There are those who support its use and those who categorically exclude it from the Italian language. One thing, however, is certain: schwa and its use in spoken and written language are peridiocally returning to the center of public debate.

The case of the use of schwa at maturity

The focus on gender neutrality and inclusivity in business and otherwise, through a new use of schwa, has emerged in recent decades, in parallel with increased awareness of gender issues and evolving discussions of gender equality in society.

In recent hours, however, bringing the issue of using schwa to ensure greater inclusivity back to the forefront was a student struggling with his high school graduation exams. The Roman student’s gesture of defiance did not go unnoticed: the boy chose to use schwa in the Italian essay (first test), with the aim of demonstrating that the use of more inclusive language is in all respects possible. Thus, bravely facing the risk of a failing grade, the student challenged the school system and society, completing his task in respect of inclusivity.

The use of schwa in an increasingly diverse society

Those in the public debate who support the adoption of schwa in the Italian language believe that it would be a solution that allows them to stay in step with the times, bringing numerous benefits to society:

Gender Inclusivity: The use of schwa is seen by some as a way to overcome the traditional gender dichotomy in the Italian language, allowing for a more neutral and inclusive form of representation.

Representation of nonbinary identities: The adoption of schwa is seen as a way to respect and acknowledge nonbinary or gender fluid identities.
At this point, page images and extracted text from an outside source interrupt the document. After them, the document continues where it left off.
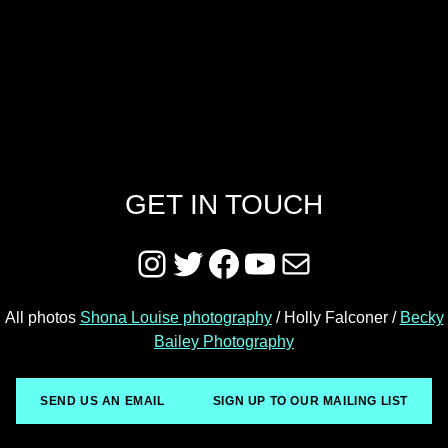
GET IN TOUCH
Instagram
Twitter
Facebook
YouTube
Mail
All photos
Shona Louise photography
/ Holly Falconer /
Becky
Bailey Photography
SEND US AN EMAIL
SIGN UP TO OUR MAILING LIST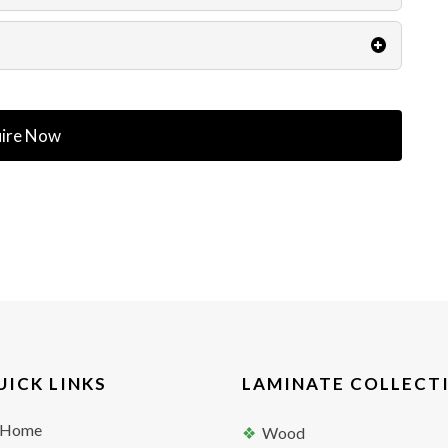
ire Now
UICK LINKS
LAMINATE COLLECT
Home
Wood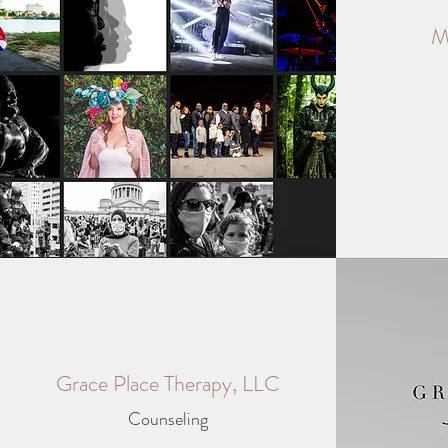
M
Grace Place Therapy, LLC
Counseling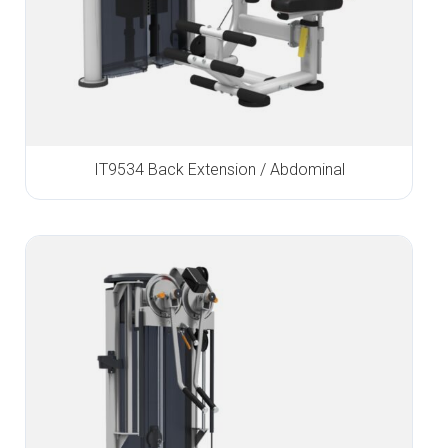
IT9534 Back Extension / Abdominal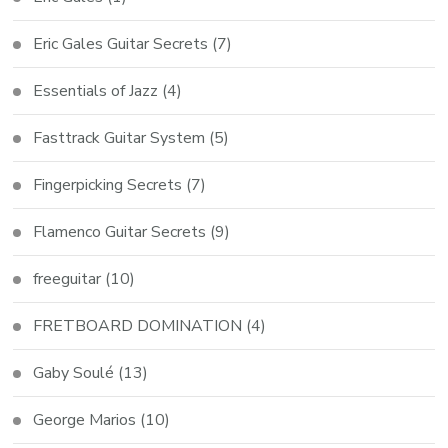
Eric Gales Guitar Secrets
(7)
Essentials of Jazz
(4)
Fasttrack Guitar System
(5)
Fingerpicking Secrets
(7)
Flamenco Guitar Secrets
(9)
freeguitar
(10)
FRETBOARD DOMINATION
(4)
Gaby Soulé
(13)
George Marios
(10)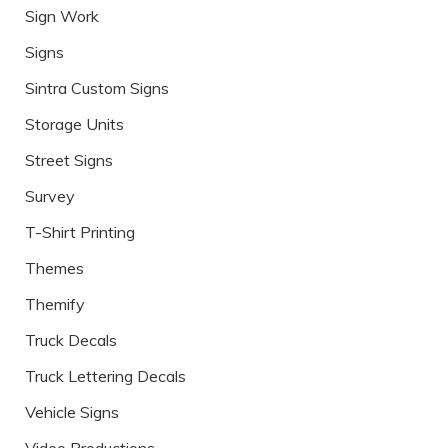
Sign Work
Signs
Sintra Custom Signs
Storage Units
Street Signs
Survey
T-Shirt Printing
Themes
Themify
Truck Decals
Truck Lettering Decals
Vehicle Signs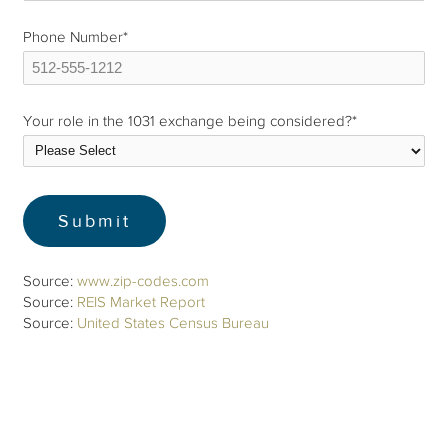
Phone Number
*
Your role in the 1031 exchange being considered?
*
Source:
www.zip-codes.com
Source:
REIS Market Report
Source:
United States Census Bureau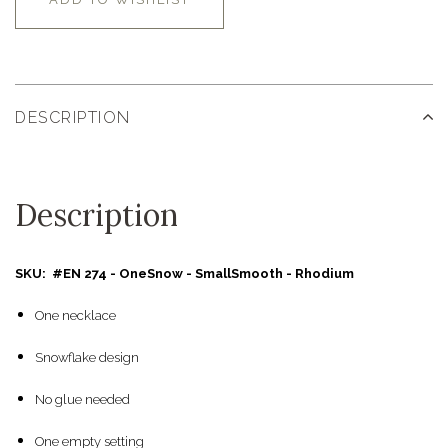
DESCRIPTION
Description
SKU: #EN 274 - OneSnow - SmallSmooth - Rhodium
One necklace
Snowflake design
No glue needed
One empty setting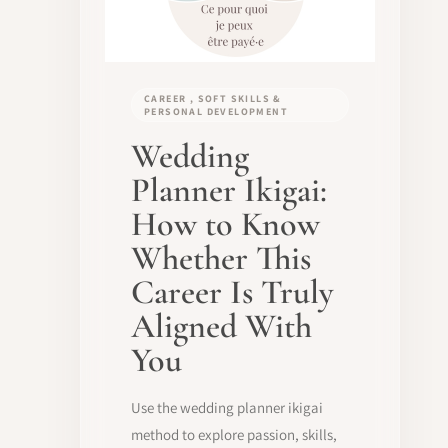
CAREER , SOFT SKILLS &
PERSONAL DEVELOPMENT
Wedding
Planner Ikigai:
How to Know
Whether This
Career Is Truly
Aligned With
You
Use the wedding planner ikigai
method to explore passion, skills,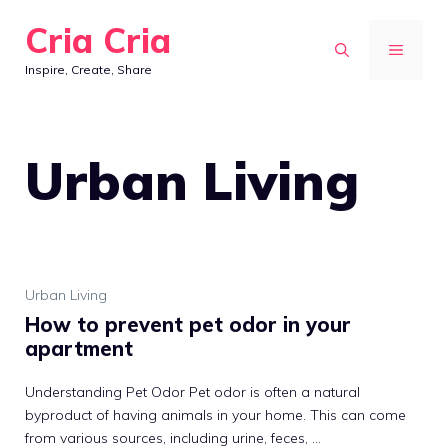
Skip
Cria Cria
to
MENU
Inspire, Create, Share
content
Urban Living
Urban Living
How to prevent pet odor in your
apartment
Understanding Pet Odor Pet odor is often a natural
byproduct of having animals in your home. This can come
from various sources, including urine, feces, ...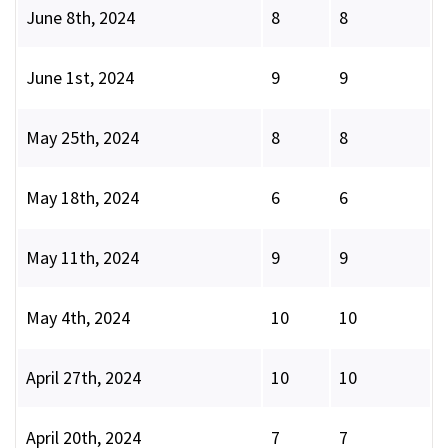
June 8th, 2024
8
8
June 1st, 2024
9
9
May 25th, 2024
8
8
May 18th, 2024
6
6
May 11th, 2024
9
9
May 4th, 2024
10
10
April 27th, 2024
10
10
April 20th, 2024
7
7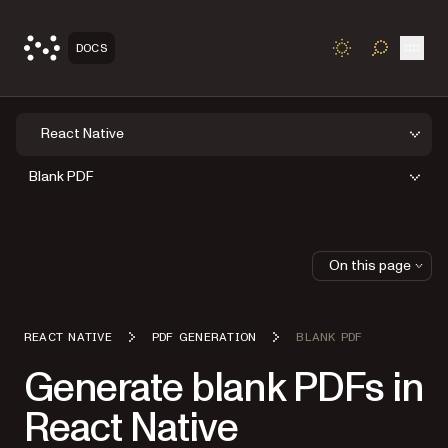
Open
DOCS
TOGGLE S
React Native
Blank PDF
On this page
REACT NATIVE
PDF GENERATION
BLANK PDF
Generate blank PDFs in
React Native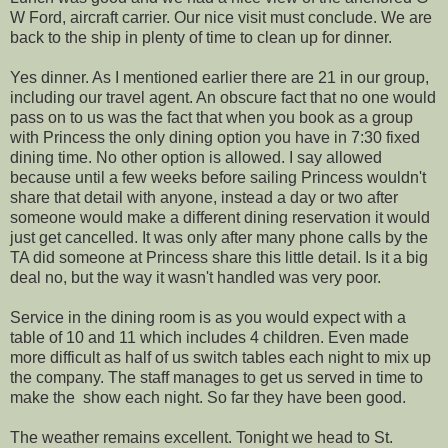
W Ford, aircraft carrier. Our nice visit must conclude. We are
back to the ship in plenty of time to clean up for dinner.
Yes dinner. As I mentioned earlier there are 21 in our group,
including our travel agent. An obscure fact that no one would
pass on to us was the fact that when you book as a group
with Princess the only dining option you have in 7:30 fixed
dining time. No other option is allowed. I say allowed
because until a few weeks before sailing Princess wouldn't
share that detail with anyone, instead a day or two after
someone would make a different dining reservation it would
just get cancelled. It was only after many phone calls by the
TA did someone at Princess share this little detail. Is it a big
deal no, but the way it wasn't handled was very poor.
Service in the dining room is as you would expect with a
table of 10 and 11 which includes 4 children. Even made
more difficult as half of us switch tables each night to mix up
the company. The staff manages to get us served in time to
make the show each night. So far they have been good.
The weather remains excellent. Tonight we head to St.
Allowing the use of schwa can provide a form of language that better reflects the diversity and self-determination of people who do not strictly identify as male or female.

Linguistic neutrality: The use of schwa can be seen as a way to promote greater linguistic neutrality by reducing the implicit gender attribution associated with many nouns and adjectives in the Italian language. This could help avoid gender stereotypes and promote a more inclusive use of language.